4.2. Het Hof heeft de strafoplegging als volgt gemotiveerd:
Het hof heeft de op te leggen straf bepaald op grond van de ernst van het feit en de omstandigheden waaronder dit is begaan en op grond van de persoon en de persoonlijke omstandigheden van de verdachte zoals daarvan is gebleken uit het onderzoek ter terechtzitting.
Daarbij is in het bijzonder het volgende in aanmerking genomen.
De verdachte heeft met een vuurwapen een onschuldige vrouw onverhoeds en in koelen bloede op gruwelijke wijze van het leven beroofd. Daar waar te dezen telastelegging van ‘’moord’’ — al dan niet primair — geïndiceerd was geweest, heeft de steller daarvan gekozen voor ‘’doodslag’’, hoewel de stukken voldoende aanwijzingen bevatten, dat de verdachte met kalm beraad en na rustig overleg uitvoering heeft gegeven aan zijn tevoren opgevat voornemen om het slachtoffer van het leven te beroven.
Door dit soort strafbare feiten is de rechtsorde ernstig geschokt en de wet stelt daarop de (aller)hoogste gevangenisstraffen.
Na het plegen van dit uiterst strafwaardige feit, heeft de verdachte, mogelijk mede ter ontkoming aan de (strafrechtelijke) consequenties daarvan gepoogd zich van het leven te beroven, met als gevolg een dwarslaesie met blijvend fysieke gevolgen.
Deze door de verdachte zelf veroorzaakte omstandigheid brengt naar 's hofs oordeel niet mede, dat een strafrechtelijke reactie achterwege zou moeten blijven, zoals de raadsman beoogt, dan wel dat slechts met een symbolische straf zou kunnen worden volstaan. Daarvoor acht het hof het gepleegde feit te ernstig en de rechtsorde te zeer geschokt.
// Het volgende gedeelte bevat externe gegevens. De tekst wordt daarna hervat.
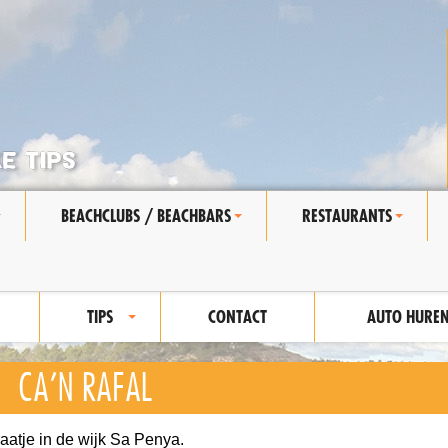
BEACHCLUBS / BEACHBARS
RESTAURANTS
+
+
+
TIPS
CONTACT
AUTO HURE
+
CA’N RAFAL
aatje in de wijk Sa Penya.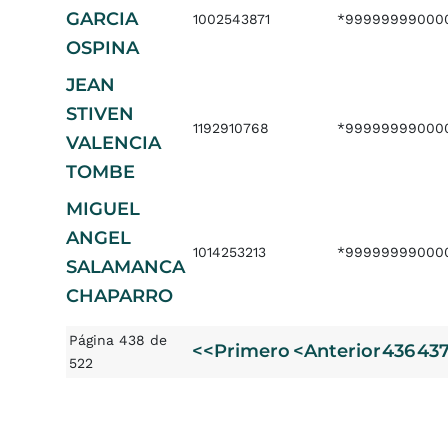
GARCIA
1002543871
*99999999000
OSPINA
JEAN
STIVEN
1192910768
*99999999000
VALENCIA
TOMBE
MIGUEL
ANGEL
1014253213
*99999999000
SALAMANCA
CHAPARRO
Página 438 de
<<Primero
<Anterior
436
43
522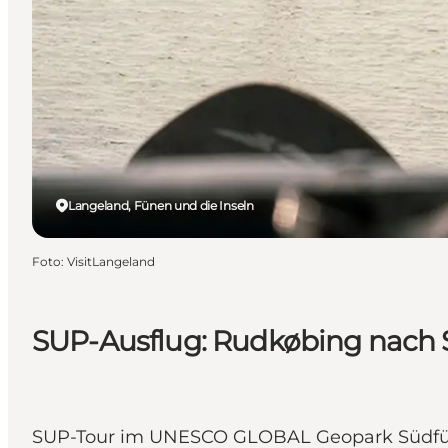
Langeland, Fünen und die Inseln
Foto
:
VisitLangeland
SUP-Ausflug: Rudkøbing nach 
SUP-Tour im UNESCO GLOBAL Geopark Südfün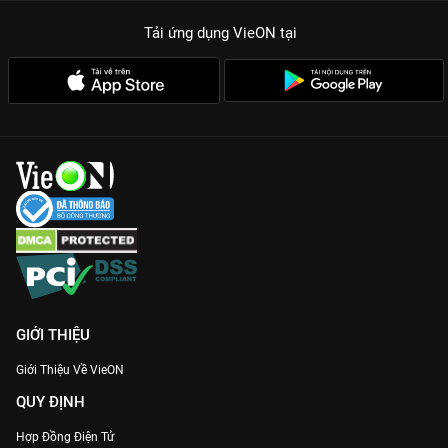
Tải ứng dụng VieON
tại
GIỚI THIỆU
Giới Thiệu Về VieON
QUY ĐỊNH
Hợp Đồng Điện Tử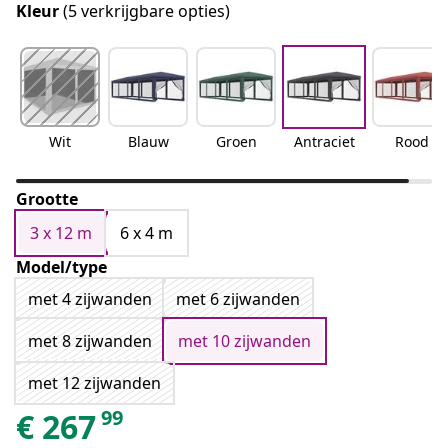
Kleur
(5 verkrijgbare opties)
Wit
Blauw
Groen
Antraciet
Rood
Grootte
3 x 12 m
6 x 4 m
Model/type
met 4 zijwanden
met 6 zijwanden
met 8 zijwanden
met 10 zijwanden
met 12 zijwanden
99
€
267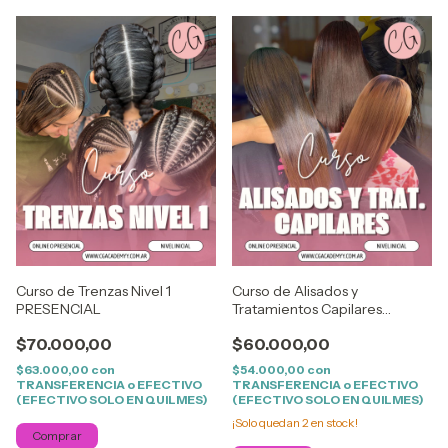
Curso de Trenzas Nivel 1
Curso de Alisados y
PRESENCIAL
Tratamientos Capilares
PRESENCIAL
$70.000,00
$60.000,00
$63.000,00
con
$54.000,00
con
TRANSFERENCIA o EFECTIVO
TRANSFERENCIA o EFECTIVO
(EFECTIVO SOLO EN QUILMES)
(EFECTIVO SOLO EN QUILMES)
¡Solo quedan
2
en stock!
Comprar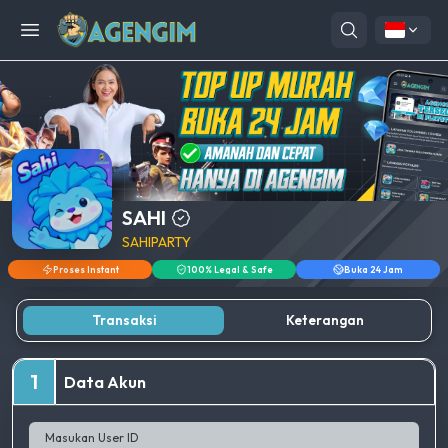
Open menu
SAHI
SAHIPARTY
Proses Instant
100% Legal & Safe
Buka 24 Jam
Transaksi
Keterangan
1
Data Akun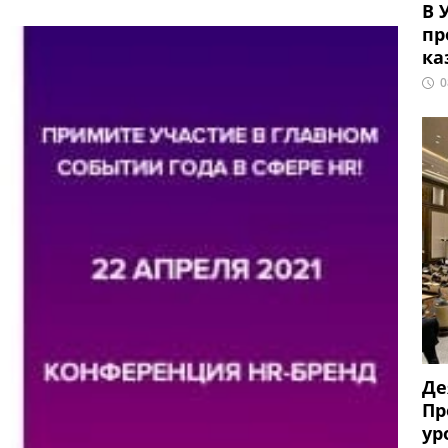
В 
пр
ка
0
Де
Пр
ур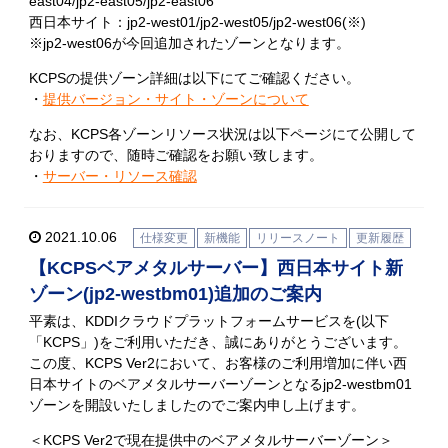
east04/jp2-east05/jp2-east06
西日本サイト：jp2-west01/jp2-west05/jp2-west06(※)
※jp2-west06が今回追加されたゾーンとなります。
KCPSの提供ゾーン詳細は以下にてご確認ください。
・
提供バージョン・サイト・ゾーンについて
なお、KCPS各ゾーンリソース状況は以下ページにて公開して
おりますので、随時ご確認をお願い致します。
・
サーバー・リソース確認
2021.10.06
仕様変更
新機能
リリースノート
更新履歴
【KCPSベアメタルサーバー】西日本サイト新
ゾーン(jp2-westbm01)追加のご案内
平素は、KDDIクラウドプラットフォームサービスを(以下
「KCPS」)をご利用いただき、誠にありがとうございます。
この度、KCPS Ver2において、お客様のご利用増加に伴い西
日本サイトのベアメタルサーバーゾーンとなるjp2-westbm01
ゾーンを開設いたしましたのでご案内申し上げます。
＜KCPS Ver2で現在提供中のベアメタルサーバーゾーン＞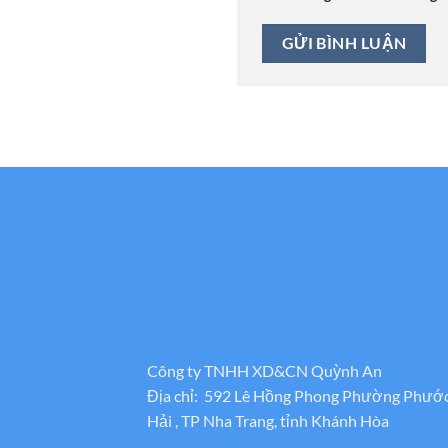
Công ty TNHH XD&CN Quỳnh An
Địa chỉ: 592 Lê Hồng Phong Phường Phướ
Hải , TP Nha Trang, tỉnh Khánh Hòa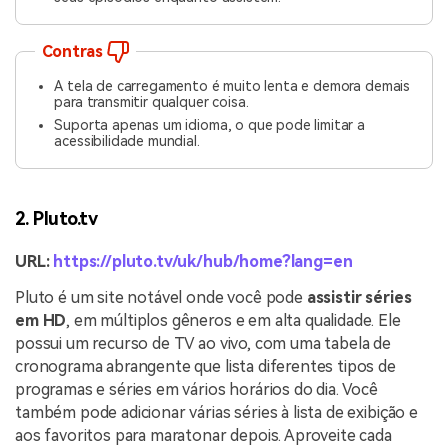
Contras
A tela de carregamento é muito lenta e demora demais
para transmitir qualquer coisa.
Suporta apenas um idioma, o que pode limitar a
acessibilidade mundial.
2. Pluto.tv
URL:
https://pluto.tv/uk/hub/home?lang=en
Pluto é um site notável onde você pode
assistir séries
em HD
, em múltiplos gêneros e em alta qualidade. Ele
possui um recurso de TV ao vivo, com uma tabela de
cronograma abrangente que lista diferentes tipos de
programas e séries em vários horários do dia. Você
também pode adicionar várias séries à lista de exibição e
aos favoritos para maratonar depois. Aproveite cada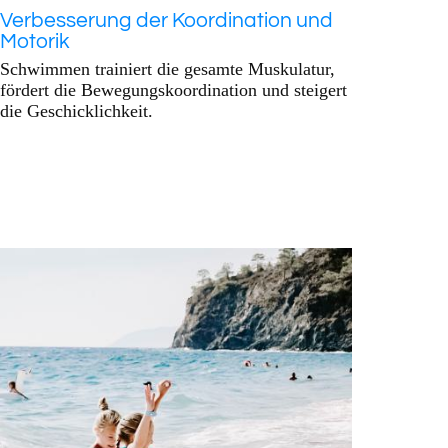
Verbesserung der Koordination und
Motorik
Schwimmen trainiert die gesamte Muskulatur,
fördert die Bewegungskoordination und steigert
die Geschicklichkeit.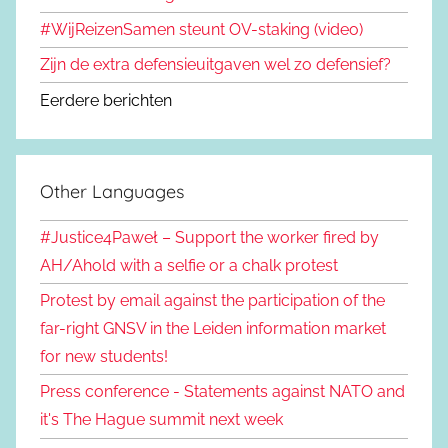
#WijReizenSamen steunt OV-staking (video)
Zijn de extra defensieuitgaven wel zo defensief?
Eerdere berichten
Other Languages
#Justice4Paweł – Support the worker fired by
AH/Ahold with a selfie or a chalk protest
Protest by email against the participation of the
far-right GNSV in the Leiden information market
for new students!
Press conference - Statements against NATO and
it's The Hague summit next week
Het hof is daarom van oordeel, dat de op te leggen straf primair recht moet doen aan de geschokte rechtsorde en de naasten van het slachtoffer in het bijzonder, waarbij slechts ten dele rekening kan worden gehouden met de fysieke inconveniënten van de verdachte.
Kwesties als detentiegeschiktheid en de wijze waarop de straf moet worden ondergaan, dienen in het kader van de tenuitvoerlegging daarvan aan de orde te komen, al dan niet aan de hand van de mogelijkheden, die de Gevangenismaatregel daartoe biedt.
De in hoger beroep gevorderde straf van twee jaren doet onvoldoende recht aan de door het hof in ogenschouw genomen omstandigheden.
Het is op deze grond dat het hof een zwaardere straf zal opleggen dan door de procureur-generaal is gevorderd.
Het hof is aldus van oordeel dat een straf van na te melden duur passend en geboden is, hoezeer ook de verdachte op grond van de psychiatrische rapportage van 10 mei 1993 van Prof. Dr. [betrokkene 2] en het psychologisch rapport van 19 mei 1993 van [betrokkene 3], verminderd toerekeningsvatbaar is bevonden.